━━━ Dataset records ━━━

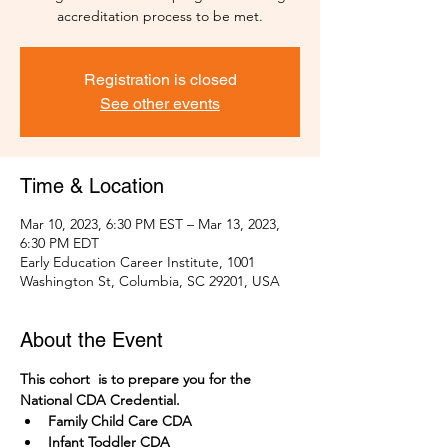
accreditation process to be met.
Registration is closed
See other events
Time & Location
Mar 10, 2023, 6:30 PM EST – Mar 13, 2023,
6:30 PM EDT
Early Education Career Institute, 1001
Washington St, Columbia, SC 29201, USA
About the Event
This cohort  is to prepare you for the 
National CDA Credential. 
Family Child Care CDA
Infant Toddler CDA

━━━

Your answer should set down the listing verbatim and leave out its images.

accreditation process to be met.
Registration is closed
See other events
Time & Location
Mar 10, 2023, 6:30 PM EST – Mar 13, 2023,
6:30 PM EDT
Early Education Career Institute, 1001
Washington St, Columbia, SC 29201, USA
About the Event
This cohort  is to prepare you for the 
National CDA Credential. 
Family Child Care CDA
Infant Toddler CDA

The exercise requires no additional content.